- DATA SHOWN
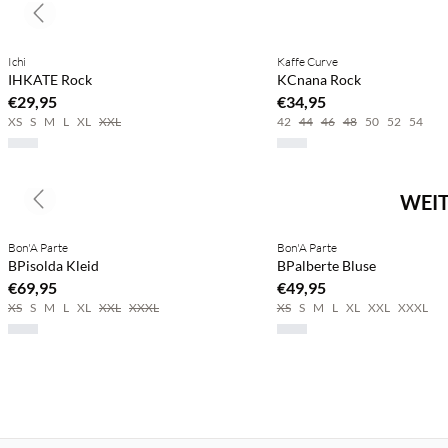
Previous slide
Ichi
Kaffe Curve
IHKATE Rock
KCnana Rock
€29,95
€34,95
XS
S
M
L
XL
XXL
42
44
46
48
50
52
54
WEIT
Previous slide
Bon'A Parte
Bon'A Parte
BPisolda Kleid
BPalberte Bluse
€69,95
€49,95
XS
S
M
L
XL
XXL
XXXL
XS
S
M
L
XL
XXL
XXXL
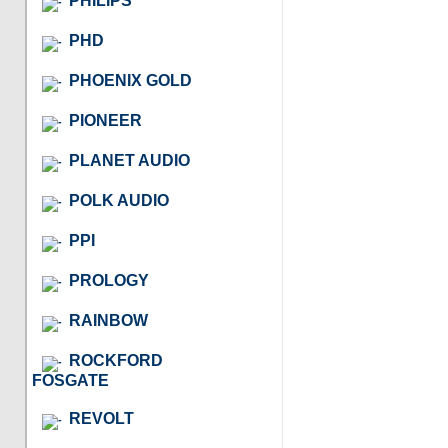
PHILIPS
PHD
PHOENIX GOLD
PIONEER
PLANET AUDIO
POLK AUDIO
PPI
PROLOGY
RAINBOW
ROCKFORD
FOSGATE
REVOLT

- WORK INSTRUCTIONS
Please print the entire listing again exactly, minus its images.

- RESPONSE TO THE EXERCISE
Previous slide
Ichi
Kaffe Curve
IHKATE Rock
KCnana Rock
€29,95
€34,95
XS
S
M
L
XL
XXL
42
44
46
48
50
52
54
WEIT
Previous slide
Bon'A Parte
Bon'A Parte
BPisolda Kleid
BPalberte Bluse
€69,95
€49,95
XS
S
M
L
XL
XXL
XXXL
XS
S
M
L
XL
XXL
XXXL
PHILIPS
PHD
PHOENIX GOLD
PIONEER
PLANET AUDIO
POLK AUDIO
PPI
PROLOGY
RAINBOW
ROCKFORD
FOSGATE
REVOLT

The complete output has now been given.